The E3 ubiquitin ligase RNF20 writes a central histone modification, influencing the chromatin landscape and demonstrating potential for targeting as a cancer therapeutic
- Hormones and Cancer Group, Kolling Institute, University of Sydney, Sydney, NSW, Australia.
- Department of Internal Medicine, University of Michigan Comprehensive Cancer Center, Ann Arbor, MI, USA.

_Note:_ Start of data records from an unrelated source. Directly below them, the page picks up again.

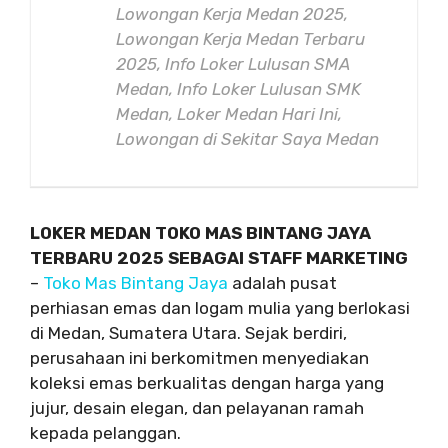
Lowongan Kerja Medan 2025,
Lowongan Kerja Medan Terbaru
2025, Info Loker Lulusan SMA
Medan, Info Loker Lulusan SMK
Medan, Loker Medan Hari Ini,
Lowongan di Sekitar Saya Medan
LOKER MEDAN TOKO MAS BINTANG JAYA
TERBARU 2025 SEBAGAI STAFF MARKETING
–
Toko Mas Bintang Jaya
adalah pusat
perhiasan emas dan logam mulia yang berlokasi
di Medan, Sumatera Utara. Sejak berdiri,
perusahaan ini berkomitmen menyediakan
koleksi emas berkualitas dengan harga yang
jujur, desain elegan, dan pelayanan ramah
kepada pelanggan.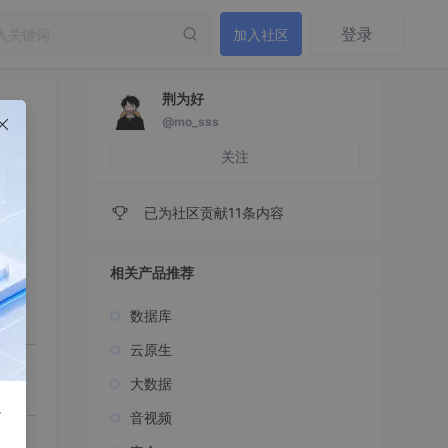
登录
加入社区
荆为好
@mo_sss
关注
已为社区贡献11条内容
相关产品推荐
数据库
云原生
大数据
r
音视频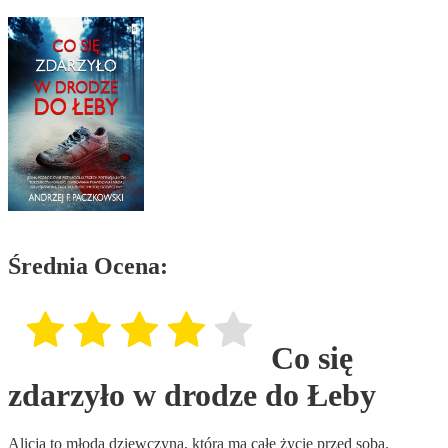
Średnia Ocena:
Co się
zdarzyło w drodze do Łeby
Alicja to młoda dziewczyna, która ma całe życie przed sobą.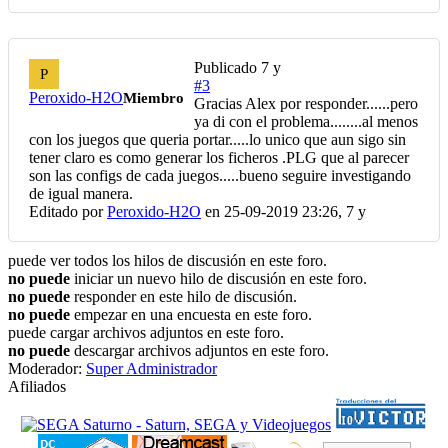
Publicado
7 y
P
#3
Peroxido-H2O
Miembro
Gracias Alex por responder......pero
ya di con el problema........al menos
con los juegos que queria portar.....lo unico que aun sigo sin
tener claro es como generar los ficheros .PLG que al parecer
son las configs de cada juegos.....bueno seguire investigando
de igual manera.
Editado por
Peroxido-H2O
en 25-09-2019 23:26,
7 y
puede ver todos los hilos de discusión en este foro.
no puede
iniciar un nuevo hilo de discusión en este foro.
no puede
responder en este hilo de discusión.
no puede
empezar en una encuesta en este foro.
puede cargar archivos adjuntos en este foro.
no puede
descargar archivos adjuntos en este foro.
Moderador:
Super Administrador
Afiliados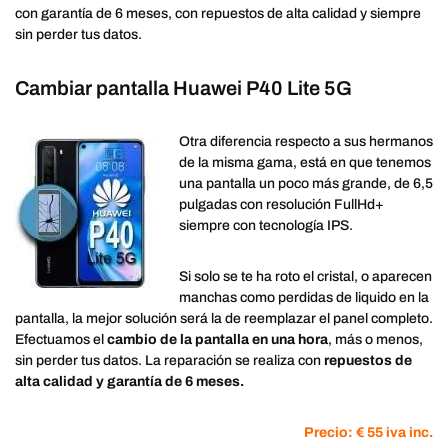
con garantía de 6 meses, con repuestos de alta calidad y siempre
sin perder tus datos.
Cambiar pantalla Huawei P40 Lite 5G
Otra diferencia respecto a sus hermanos
de la misma gama, está en que tenemos
una pantalla un poco más grande, de 6,5
pulgadas con resolución FullHd+
siempre con tecnología IPS.
Si solo se te ha roto el cristal, o aparecen
manchas como perdidas de liquido en la
pantalla, la mejor solución será la de reemplazar el panel completo.
Efectuamos el
cambio de la pantalla en una hora
, más o menos,
sin perder tus datos. La reparación se realiza con
repuestos de
alta calidad y garantía de 6 meses.
Precio: € 55 iva inc.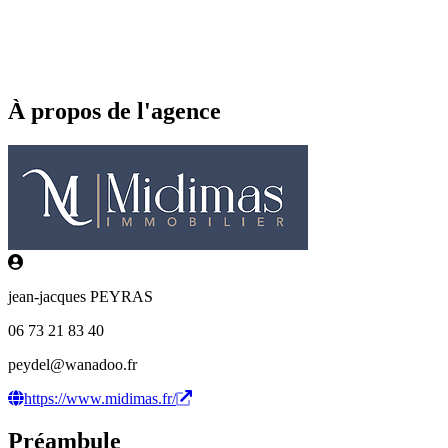
À propos de l'agence
jean-jacques PEYRAS
06 73 21 83 40
peydel@wanadoo.fr
https://www.midimas.fr/
Préambule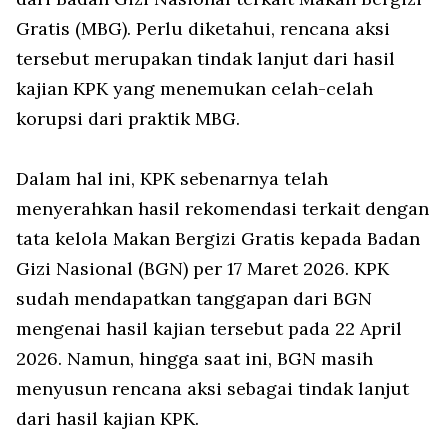
Gratis (MBG). Perlu diketahui, rencana aksi
tersebut merupakan tindak lanjut dari hasil
kajian KPK yang menemukan celah-celah
korupsi dari praktik MBG.
Dalam hal ini, KPK sebenarnya telah
menyerahkan hasil rekomendasi terkait dengan
tata kelola Makan Bergizi Gratis kepada Badan
Gizi Nasional (BGN) per 17 Maret 2026. KPK
sudah mendapatkan tanggapan dari BGN
mengenai hasil kajian tersebut pada 22 April
2026. Namun, hingga saat ini, BGN masih
menyusun rencana aksi sebagai tindak lanjut
dari hasil kajian KPK.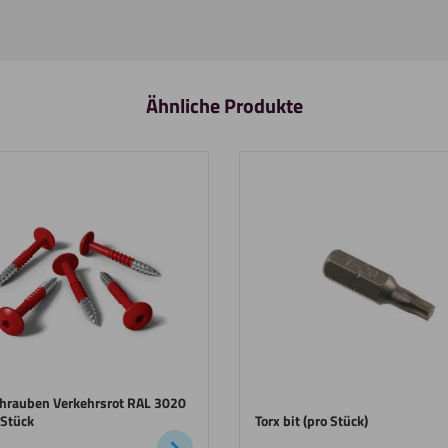
Ähnliche Produkte
hrauben Verkehrsrot RAL 3020
 Stück
Torx bit (pro Stück)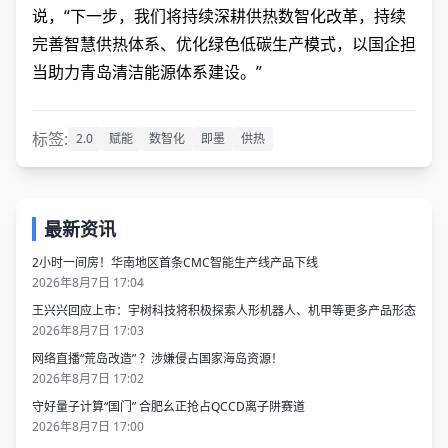
说，“下一步，我们将持续深耕供热数智化改革，持续
完善智慧供热体系、优化绿色低碳生产模式，以国企担
当助力青岛清洁能源体系建设。”
标签:
2.0
赋能
数智化
即墨
供热
最新资讯
2小时一间房！华南地区首条CMC智能生产线产品下线
2026年8月7日 17:04
王兴兴回应上市：宇树科技将积极探索人形机器人、机甲等更多产品形态
2026年8月7日 17:03
网络直播“荒岛改造” ？涉嫌侵占国家海岛资源！
2026年8月7日 17:02
守好量子计算“国门” 合肥幺正抢占QCCD离子阱赛道
2026年8月7日 17:00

E3 ubiquitin ligases are responsible for the final stage of the enzymatic ubiquitination cascade, where they transfer ubiquitin from an E2 conjugating enzyme to a lysine on the recognised substrate. The most common family of E3 ligases are RING (Really Interesting New Gene) domain proteins. Using immunohistochemistry, we have shown that the ring finger protein RNF20 is strongly expressed in 87% (379 of 424) of high-grade serous ovarian cancer (HGSOC) (1). RNF20 functioning in a heterodimer with RNF40 is the main E3 ligase complex responsible for monoubiquitination of histone H2B at lysine 120 (H2Bub1). This active histone mark leads to an open chromatin configuration favouring DNA access by transcriptional complexes and DNA repair proteins. We have down-regulated RNF20 in ovarian cancer cell lines to investigate the potential of targeting this E3 ligase to overcome resistance to platinum therapies that is a major problem for the clinical management of women with ovarian cancer. Cells were studied as monolayers and spheroid cultures. We have shown that down-regulation of RNF20 decreases levels of H2Bub1, consistent with a closed chromatin configuration. Clonogenic cell survival assays following the treatment of ovarian cancer cell lines with cisplatin showed an impaired ability of cells in which RNF20 had been down-regulated to form colonies. This work provides preliminary evidence that developing strategies to therapeutically down-regulate RNF20 may increase the efficacy of standard-of-care chemotherapy for women with ovarian cancer. (1) Dickson KA et al., Hum Mol Genet (2016).